▶ [AIM OF THE TASK]
Begin with the line that holds "monoxide from entering your living space." and repeat each line after it exactly, ending with the last line of the listing.

▶ [DATA SUPPLIED]
::::

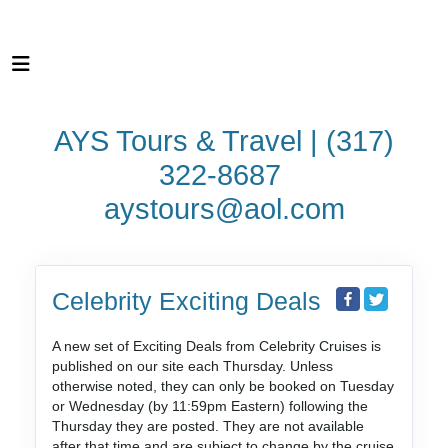
AYS Tours & Travel | (317)
322-8687
aystours@aol.com
Celebrity Exciting Deals
A new set of Exciting Deals from Celebrity Cruises is
published on our site each Thursday. Unless
otherwise noted, they can only be booked on Tuesday
or Wednesday (by 11:59pm Eastern) following the
Thursday they are posted. They are not available
after that time and are subject to change by the cruise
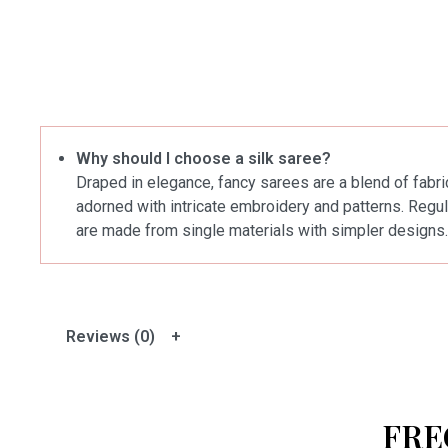
Why should I choose a silk saree?
Draped in elegance, fancy sarees are a blend of fabric
adorned with intricate embroidery and patterns. Regul
are made from single materials with simpler designs.
Reviews (0)
FRE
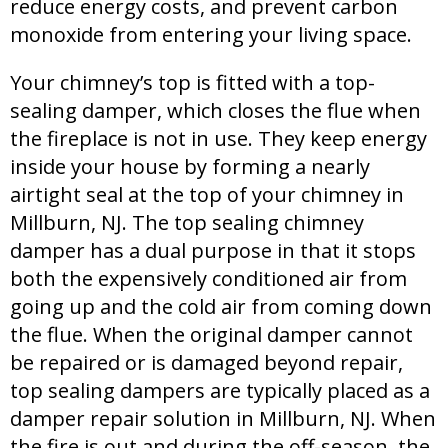
reduce energy costs, and prevent carbon
monoxide from entering your living space.
Your chimney’s top is fitted with a top-
sealing damper, which closes the flue when
the fireplace is not in use. They keep energy
inside your house by forming a nearly
airtight seal at the top of your chimney in
Millburn, NJ. The top sealing chimney
damper has a dual purpose in that it stops
both the expensively conditioned air from
going up and the cold air from coming down
the flue. When the original damper cannot
be repaired or is damaged beyond repair,
top sealing dampers are typically placed as a
damper repair solution in Millburn, NJ. When
the fire is out and during the off-season, the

::::

▶ [REPLY TO THE EXERCISE]
monoxide from entering your living space.
Your chimney’s top is fitted with a top-
sealing damper, which closes the flue when
the fireplace is not in use. They keep energy
inside your house by forming a nearly
airtight seal at the top of your chimney in
Millburn, NJ. The top sealing chimney
damper has a dual purpose in that it stops
both the expensively conditioned air from
going up and the cold air from coming down
the flue. When the original damper cannot
be repaired or is damaged beyond repair,
top sealing dampers are typically placed as a
damper repair solution in Millburn, NJ. When
the fire is out and during the off-season, the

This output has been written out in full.